Connie Winfrey, historical site administrator for Van Meter State Park, said that after the Missouri, Ioway and Otoe tribes migrated from the Great Lakes, the Missouri Indians stayed near the Missouri River in what is now Saline County and the Otoe went up the river to Nebraska.
In the late 1700s, when the Sauk and Fox tribes defeated the Missouri Indians, they went up the river and joined the Otoe.
“When Lewis and Clark came through here, the Missouri Indians weren’t living here. They found them with the Otoe,” Winfrey said. “The Missouri Indians and the Otoe were the first tribes Lewis and Clark encountered on their trek west.”
Black said the Missouri, Ioway and Otoe have similar languages. The Ioway language, he said, has only a handful of words with meanings that differ from the Otoe language. The Missouri Indians spoke the same language but at a quicker pace, he said.
“If we got the people to slow down enough, we could understand them,” Black said.
At its peak, Black said, the Otoe tribe had about 2,300 members. Today, he said, there are a little more than a dozen “full-blooded” Otoe.
Language is the key to the preservation of culture, Black said. “You lose your language, you lose your culture,” he said.
Black said that because the Otoe do not have a written language, he learned the tribe’s customs and language from Arthur Lightfoot, an uncle of Ioway and Otoe descent. Black said he is among only a handful of people who know how to speak the language.

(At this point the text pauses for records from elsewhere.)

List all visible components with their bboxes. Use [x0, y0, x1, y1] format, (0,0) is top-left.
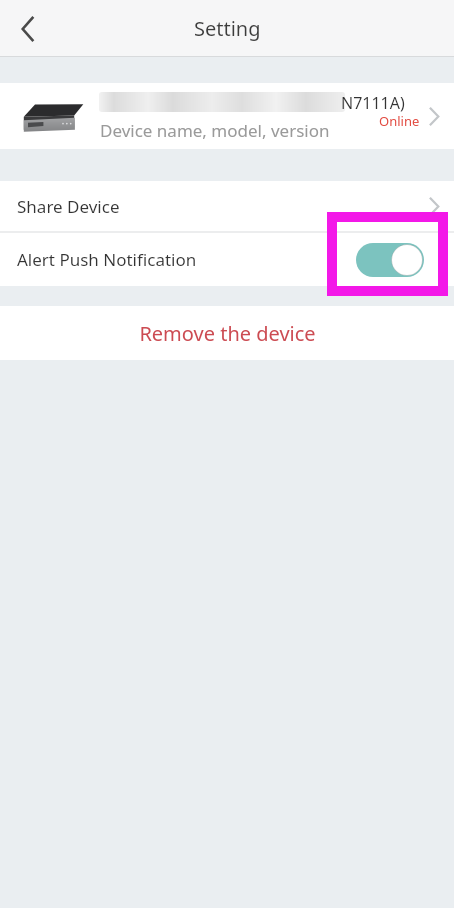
- button[interactable]: Back: [0, 0, 56, 57]
- button[interactable]: Remove the device: [0, 306, 454, 360]
- button[interactable]: N7111A): [0, 83, 454, 149]
- staticText: Setting: [194, 15, 261, 42]
- staticText: Alert Push Notification: [17, 248, 197, 271]
- staticText: Device name, model, version: [100, 119, 330, 142]
- staticText: Remove the device: [139, 320, 316, 347]
- button[interactable]: Alert Push Notification toggle: [356, 243, 424, 277]
- staticText: N7111A): [341, 92, 405, 114]
- staticText: Share Device: [17, 195, 120, 218]
- button[interactable]: Share Device: [0, 181, 454, 231]
- staticText: Online: [379, 112, 420, 130]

Black said descendants of the Otoe tribe don’t know American Indian history because their parents no longer talk about it. “They are no longer told stories as I was when I was growing up,” he said.
During a question-and-answer session, Black explained how to say the word “daughter” in Otoe but struggled to recall the word for “mama.” “If you don’t speak it, you lose it,” he said.
Black also discussed his confrontations with bigotry. He told how he was refused service in 1957 at a Ponca City, Okla., bar while wearing his Navy uniform. The server told him that because he was an American Indian, he could not buy beer.
Black said he once was confined to a segregated portion of a cafe. But he said he has never been ashamed of his heritage. “I have never had a reason not to be prideful of my heritage.”
He said that it was emotional to remember his past because many of the people who know the Otoe culture are dying off.
“I’m of an age where I knew the elders that lived the culture, still spoke the language and were still in the cultural customs of our Indian history,” he said. “There are many people of my age today who don’t have that spiritual feeling that I have because of knowing of the language and the customs.”